Bloopers during development¶

Terraform¶

Delete all resources except one¶

There is no --except feature in terraform destroy command currently. If you really want to do that, and you know what you are doing, here is the workaround.

# list all resources
terraform state list

# remove that resource you don't want to destroy
# you can add more to be excluded if required
terraform state rm <resource_to_be_deleted> 

# destroy the whole stack except above excluded resource(s)
terraform destroy

So why do these commands work for your idea?

The state (*.tfstate) is used by Terraform to map real world resources to your configuration, keep track of metadata.

terraform state rm cleans a record (resource) from the state file (*.tfstate) only. It doesn't destroy the real resource.

Since you don't run terraform apply or terraform refresh, after terraform state rm, terraform doesn't know the excluded resource was created at all.

When you run terraform destroy, it has no detail about that excluded resource’s state and will not destroy it. It will destroy the rest.

By the way, later you still have chance to import the resource back with terraform import command if you want.

terraform import module.vpc.aws_vpc.vpc vpc-0933149e01f1136aa

ECS cluster with capacity providers cannot be destroyed¶

The problem is that the capacity_provider property on the aws_ecs_cluster introduces a new dependency: aws_ecs_cluster depends on aws_ecs_capacity_provider depends on aws_autoscaling_group.

This causes terraform to destroy the ECS cluster before the autoscaling group, which is the wrong way around: the autoscaling group must be destroyed first because the cluster must contain zero instances before it can be destroyed.

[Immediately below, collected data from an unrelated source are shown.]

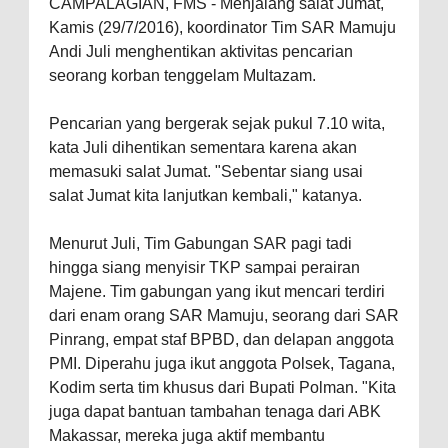
CAMPALAGIAN, FMS - Menjalang salat Jumat,
Kamis (29/7/2016), koordinator Tim SAR Mamuju
Andi Juli menghentikan aktivitas pencarian
seorang korban tenggelam Multazam.
Pencarian yang bergerak sejak pukul 7.10 wita,
kata Juli dihentikan sementara karena akan
memasuki salat Jumat. "Sebentar siang usai
salat Jumat kita lanjutkan kembali," katanya.
Menurut Juli, Tim Gabungan SAR pagi tadi
hingga siang menyisir TKP sampai perairan
Majene. Tim gabungan yang ikut mencari terdiri
dari enam orang SAR Mamuju, seorang dari SAR
Pinrang, empat staf BPBD, dan delapan anggota
PMI. Diperahu juga ikut anggota Polsek, Tagana,
Kodim serta tim khusus dari Bupati Polman. "Kita
juga dapat bantuan tambahan tenaga dari ABK
Makassar, mereka juga aktif membantu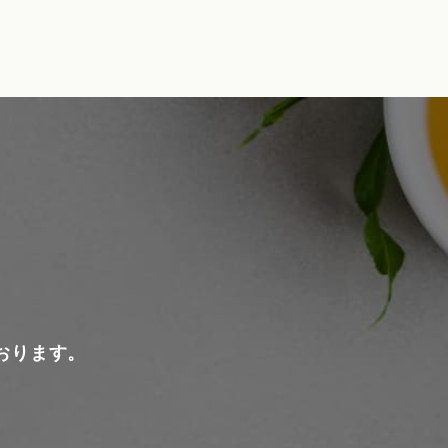
おります。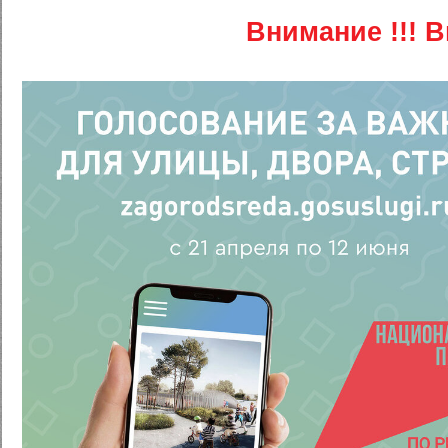
Внимание !!!
В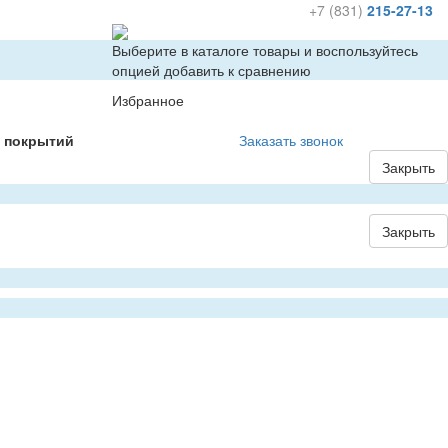
+7 (831)
215-27-13
Выберите в каталоге товары и воспользуйтесь
опцией добавить к сравнению
Избранное
х покрытий
Заказать звонок
Закрыть
Закрыть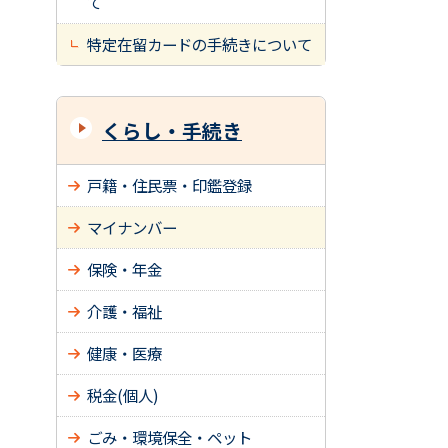
て
特定在留カードの手続きについて
くらし・手続き
戸籍・住民票・印鑑登録
マイナンバー
保険・年金
介護・福祉
健康・医療
税金(個人)
ごみ・環境保全・ペット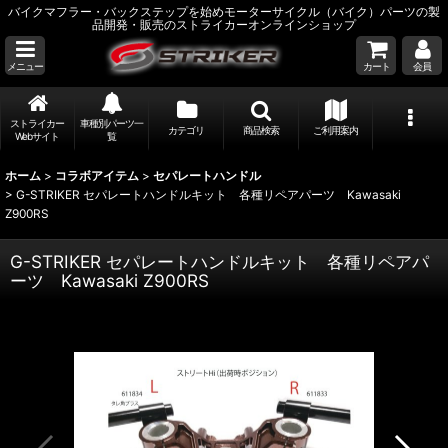
バイクマフラー・バックステップを始めモーターサイクル（バイク）パーツの製
品開発・販売のストライカーオンラインショップ
メニュー
カート
会員
ストライカー
車種別パーツ一
カテゴリ
商品検索
ご利用案内
Webサイト
覧
ホーム
>
コラボアイテム
>
セパレートハンドル
>
G-STRIKER セパレートハンドルキット 各種リペアパーツ Kawasaki
Z900RS
G-STRIKER セパレートハンドルキット 各種リペアパ
ーツ Kawasaki Z900RS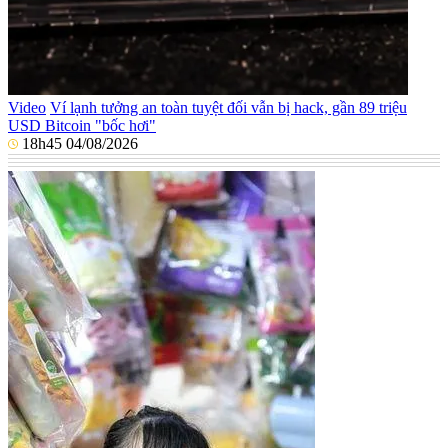
Video
Ví lạnh tưởng an toàn tuyệt đối vẫn bị hack, gần 89 triệu
USD Bitcoin "bốc hơi"
18h45 04/08/2026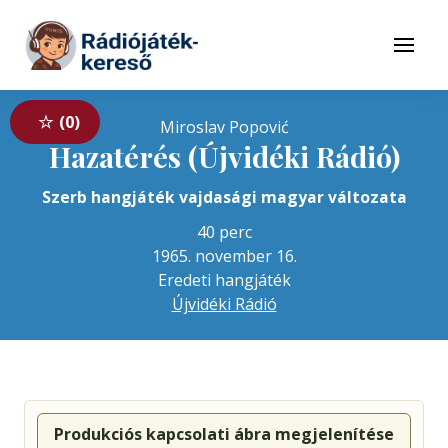
Tovább a navigációhoz
Tovább a tartalomhoz
Menü
0
Miroslav Popović
Hazatérés (Újvidéki Rádió)
Szerb hangjáték vajdasági magyar változata
40 perc
1965. november 16.
Eredeti hangjáték
Újvidéki Rádió
Produkciós kapcsolati ábra megjelenítése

This leads to Terraform error out with the cluster partly alive and the capacity providers fully alive.

References:

I haven't found a proper workaround, yet...

EKS¶

Unable to delete ingress¶

kubectl delete ValidatingWebhookConfiguration aws-load-balancer-webhook
kubectl patch ingress $ingressname -n $namespace -p '{"metadata":{"finalizers":[]}}' --type=merge

Unable to delete namespace¶

To delete a namespace, Kubernetes must first delete all the resources in the namespace. Then, it must check registered API services for the status. A namespace gets stuck in Terminating status for the following reasons:

The namespace contains resources that Kubernetes can't delete.
An API service has a False status.

Scripted:

k8s-ns-finalizer <NAMESPACE>

Manual:

Save a JSON file like in the following example:

namespace=<NAMESPACE>

kubectl get namespace $namespace -o json > tempfile.json

Remove the finalizers array block from the spec section of the JSON file:

"spec": {
        "finalizers": [
            "kubernetes"
        ]
    }

After you remove the finalizers array block, the spec section of the JSON file looks like this:

"spec" : {
    }

To apply the changes, run the following command:

kubectl replace --raw "/api/v1/namespaces/$namespace/finalize" -f ./tempfile.json

Verify that the terminating namespace is removed:

kubectl get namespaces

Repeat these steps for any remaining namespaces that are stuck in the Terminating status.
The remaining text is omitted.